Restored 3"/50 caliber gun Mark 22 mounted on deck of former Cannon-class destroyer escort museum ship USS Slater DE-766.


The 3″/50 (7.62 cm) caliber gun Mark 22 was a US naval gun of a simpler construction than the previous class of 3" guns, and successive versions were improved designs. This gun was widely used up to the 1930s, but were then gradually replaced on larger ships by 5"/25 (12.7 cm) single mountings and later by Bofors 40mm guns in twin and quad mountings. During World War II, this weapon was extensively used on smaller warships such as destroyer escorts, submarines and auxiliaries along with many merchant ships, with about 14,000 guns being produced between 1940 and 1945.

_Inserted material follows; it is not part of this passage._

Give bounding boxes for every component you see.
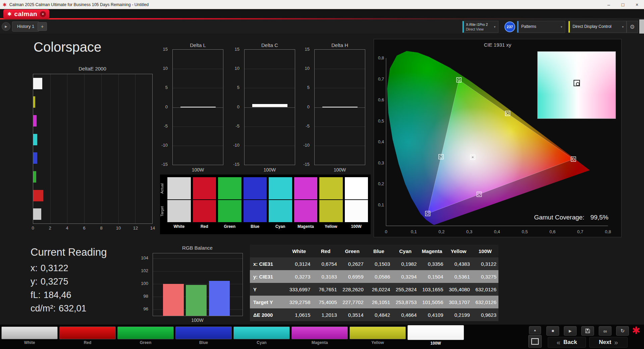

Although considered to be dual-purpose weapons, these guns initially had limited effectiveness in either surface or anti-air roles, as they were manually operated, meaning that they could not be fitted for remote power control (RPC), and they fired lightweight shells. However, the invention of the variable time (VT) proximity fuse and the addition late in the war of power operation together with the Mark 51 director system greatly improved their effectiveness as AAA guns, giving the later marks of this weapon a new lease on life. In the end of 1945, a 3"/50 with director control, RPC and VT ammunition was considered superior to a twin Bofors 40mm mount and at least equivalent to a quad Bofors 40mm mount.

Powers and Stats

Tier: 9-B

Name: 3”/50 caliber Mark 22

Origin: Real World

Age: 1944–present

Classification: Frigate & Destroyer Escort Main Gun, Anti-Aircraft Gun

Attack Potency: Wall level (2.57–3.4 megajoules); 15–20 rounds per minute rate of fire

Speed: Supersonic (820–825 meters per second)

Durability: At least Wall level, at most Small Building level with biggest turret mount in terms of total destruction (comprised of up to 5098 kilograms of steel with a fragmentation energy of 135 megajoules)

Stamina: Barrel life of 4300 rounds

Range: Up to over 13.4 kilometers (AA ceiling of over 9 kilometers)

Weaknesses: Manually loaded, requires about 5–7 men to operate one turret; when the breech block was closed, the firing pin could stick out and strike the cartridge igniter and accidentally fire the gun.

Note: Similar naval guns of about the same bore (70-80mm) and period generally have performance equivalent to this one.